(Entries taken from a collection)
%%

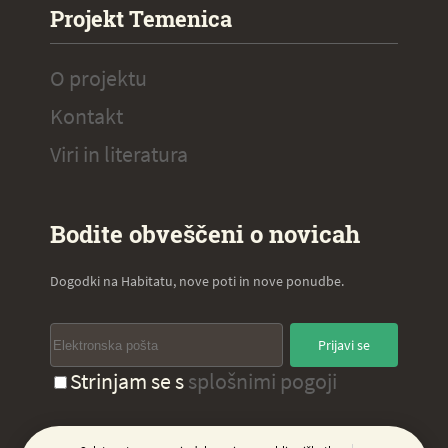
Projekt Temenica
O projektu
Kontakt
Viri in literatura
Bodite obveščeni o novicah
Dogodki na Habitatu, nove poti in nove ponudbe.
Prijavi se
Strinjam se s
splošnimi pogoji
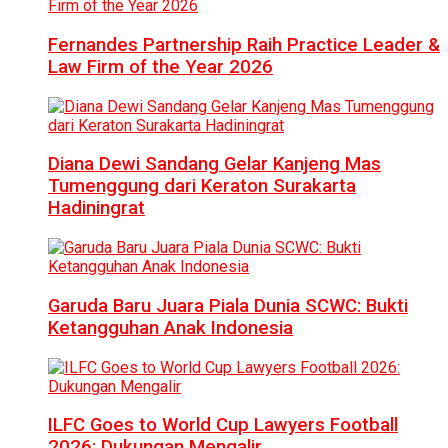
Fernandes Partnership Raih Practice Leader &
Law Firm of the Year 2026
Diana Dewi Sandang Gelar Kanjeng Mas
Tumenggung dari Keraton Surakarta
Hadiningrat
Garuda Baru Juara Piala Dunia SCWC: Bukti
Ketangguhan Anak Indonesia
ILFC Goes to World Cup Lawyers Football
2026: Dukungan Mengalir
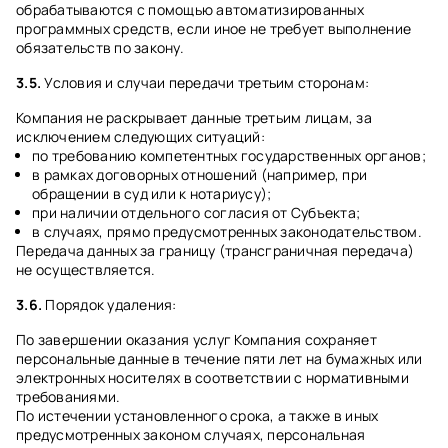
обрабатываются с помощью автоматизированных
программных средств, если иное не требует выполнение
обязательств по закону.
3.5.
Условия и случаи передачи третьим сторонам:
Компания не раскрывает данные третьим лицам, за
исключением следующих ситуаций:
по требованию компетентных государственных органов;
в рамках договорных отношений (например, при
обращении в суд или к нотариусу);
при наличии отдельного согласия от Субъекта;
в случаях, прямо предусмотренных законодательством.
Передача данных за границу (трансграничная передача)
не осуществляется.
3.6.
Порядок удаления:
По завершении оказания услуг Компания сохраняет
персональные данные в течение пяти лет на бумажных или
электронных носителях в соответствии с нормативными
требованиями.
По истечении установленного срока, а также в иных
предусмотренных законом случаях, персональная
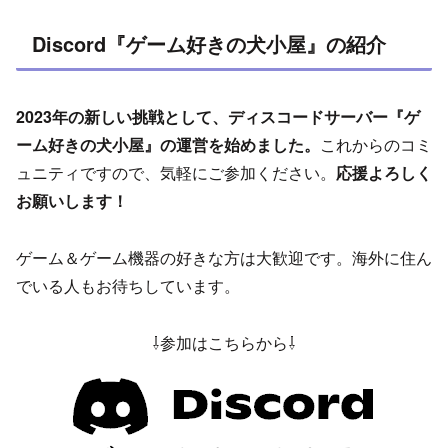
Discord『ゲーム好きの犬小屋』の紹介
2023年の新しい挑戦として、ディスコードサーバー『ゲ
ーム好きの犬小屋』の運営を始めました。
これからのコミ
ュニティですので、気軽にご参加ください。
応援よろしく
お願いします！
ゲーム＆ゲーム機器の好きな方は大歓迎です。海外に住ん
でいる人もお待ちしています。
⇩参加はこちらから⇩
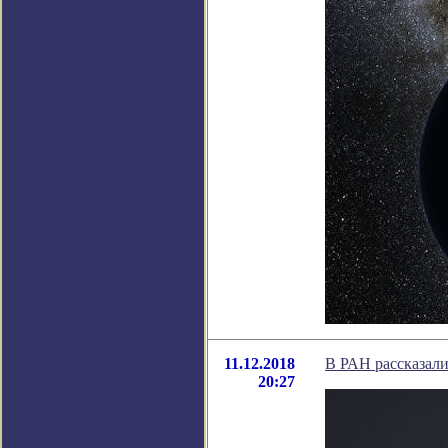
11.12.2018
В РАН рассказали
20:27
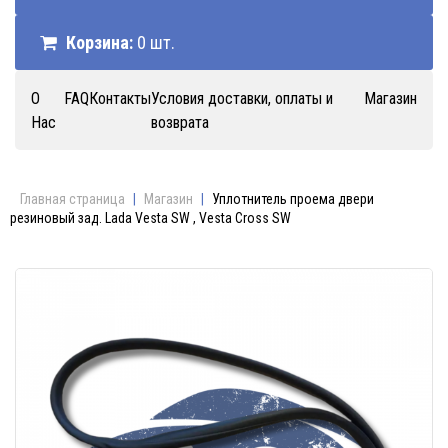
Корзина:
0 шт.
О
FAQ
Контакты
Условия доставки, оплаты и
Магазин
Нас
возврата
Главная страница
|
Магазин
|
Уплотнитель проема двери
резиновый зад. Lada Vesta SW , Vesta Cross SW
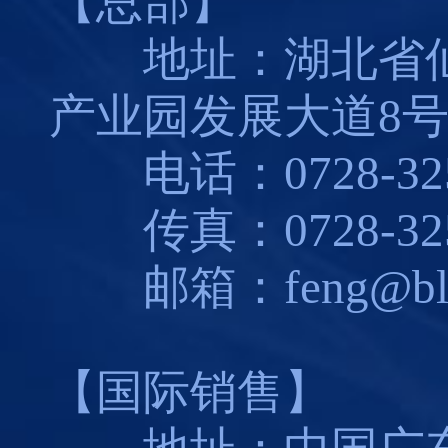
【总部】
地址：湖北省仙
产业园发展大道8
电话：0728-325
传真：0728-325
邮箱：feng@blues
【国际销售】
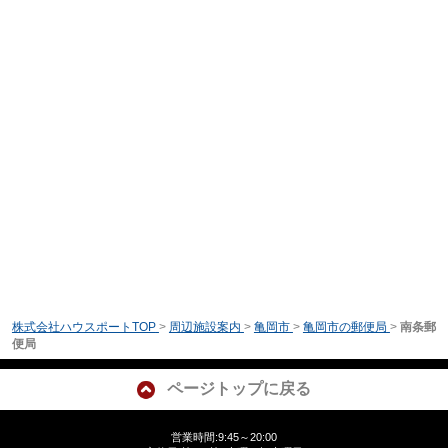
株式会社ハウスポートTOP
>
周辺施設案内
>
亀岡市
>
亀岡市の郵便局
>
南条郵
便局
ページトップに戻る
営業時間:9:45～20:00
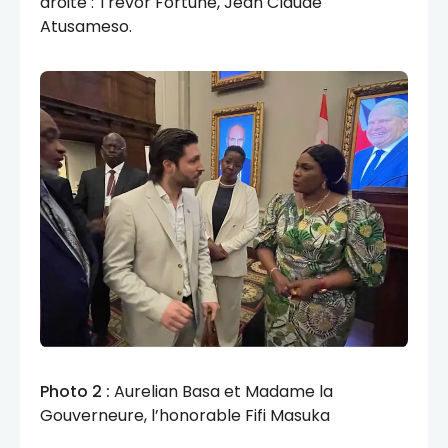
droite : Trevor Fortune, Jean Claude
Atusameso.
Photo 2 :
Aurelian Basa et Madame la
Gouverneure, l’honorable Fifi Masuka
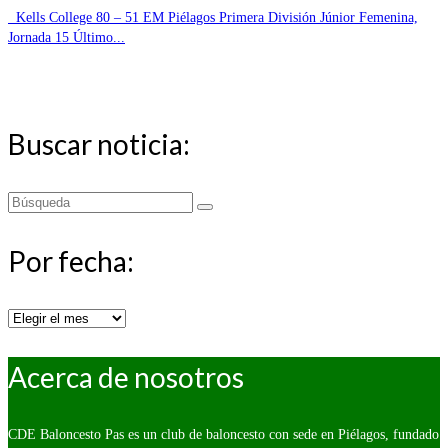
Kells College 80 – 51 EM Piélagos Primera División Júnior Femenina,
Jornada 15 Último...
Buscar noticia:
Buscar
por:
Por fecha:
Por
fecha:
Acerca de nosotros
CDE Baloncesto Pas es un club de baloncesto con sede en Piélagos, fundado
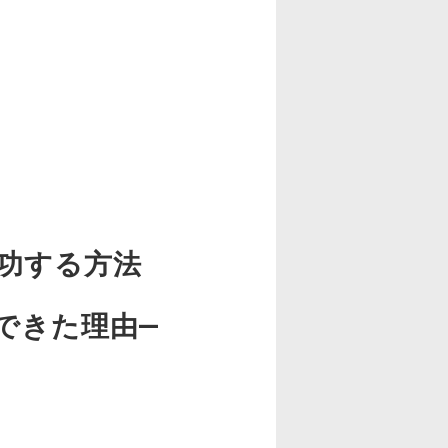
功する方法
できた理由—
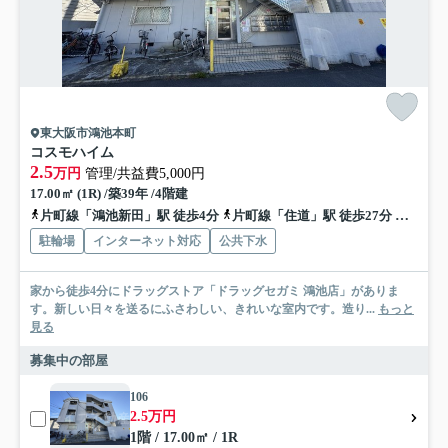
東大阪市鴻池本町
コスモハイム
2.5
万円
管理/共益費5,000円
17.00㎡ (1R) /築39年 /4階建
片町線「鴻池新田」駅 徒歩4分
片町線「住道」駅 徒歩27分
片町線
駐輪場
インターネット対応
公共下水
家から徒歩4分にドラッグストア「ドラッグセガミ 鴻池店」がありま
す。新しい日々を送るにふさわしい、きれいな室内です。造り...
もっと
見る
募集中の部屋
106
2.5万円
1階 / 17.00㎡ / 1R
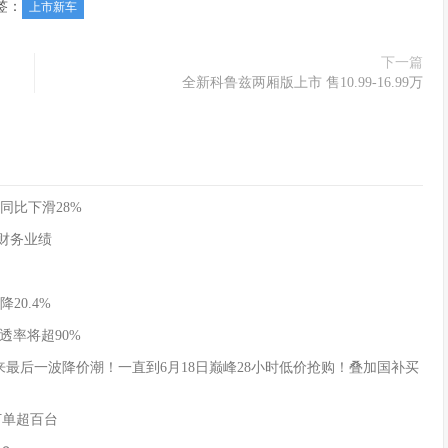
签：
上市新车
下一篇
全新科鲁兹两厢版上市 售10.99-16.99万
同比下滑28%
季度财务业绩
20.4%
透率将超90%
式迎来最后一波降价潮！一直到6月18日巅峰28小时低价抢购！叠加国补买
订单超百台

%%

Every line from the one containing "персональные данные в" through the last line of the records is to be reproduced exactly, with pictures left out and nothing else given.

**ANSWER SECTION**.
персональные данные в течение пяти лет на бумажных или
электронных носителях в соответствии с нормативными
требованиями.
По истечении установленного срока, а также в иных
предусмотренных законом случаях, персональная
Discord『ゲーム好きの犬小屋』の紹介
2023年の新しい挑戦として、ディスコードサーバー『ゲ
ーム好きの犬小屋』の運営を始めました。
これからのコミ
ュニティですので、気軽にご参加ください。
応援よろしく
お願いします！
ゲーム＆ゲーム機器の好きな方は大歓迎です。海外に住ん
でいる人もお待ちしています。
⇩参加はこちらから⇩
11.12.2018
В РАН рассказали
20:27
Корзина:
0 шт.
О
FAQ
Контакты
Условия доставки, оплаты и
Магазин
Нас
возврата
Главная страница
|
Магазин
|
Уплотнитель проема двери
резиновый зад. Lada Vesta SW , Vesta Cross SW
【总部】
地址：湖北省仙
产业园发展大道8
电话：0728-325
传真：0728-325
邮箱：feng@blues
【国际销售】
株式会社ハウスポートTOP
>
周辺施設案内
>
亀岡市
>
亀岡市の郵便局
>
南条郵
便局
ページトップに戻る
営業時間:9:45～20:00
droite : Trevor Fortune, Jean Claude
Atusameso.
Photo 2 :
Aurelian Basa et Madame la
Gouverneure, l’honorable Fifi Masuka
Kells College 80 – 51 EM Piélagos Primera División Júnior Femenina,
Jornada 15 Último...
Buscar noticia:
Buscar
por:
Por fecha:
Por
fecha:
Acerca de nosotros
CDE Baloncesto Pas es un club de baloncesto con sede en Piélagos, fundado
功する方法
できた理由—
東大阪市鴻池本町
コスモハイム
2.5
万円
管理/共益費5,000円
17.00㎡ (1R) /築39年 /4階建
片町線「鴻池新田」駅 徒歩4分
片町線「住道」駅 徒歩27分
片町線
駐輪場
インターネット対応
公共下水
家から徒歩4分にドラッグストア「ドラッグセガミ 鴻池店」がありま
す。新しい日々を送るにふさわしい、きれいな室内です。造り...
もっと
見る
募集中の部屋
106
2.5万円
1階 / 17.00㎡ / 1R
签：
上市新车
下一篇
全新科鲁兹两厢版上市 售10.99-16.99万
同比下滑28%
季度财务业绩
20.4%
透率将超90%
式迎来最后一波降价潮！一直到6月18日巅峰28小时低价抢购！叠加国补买
订单超百台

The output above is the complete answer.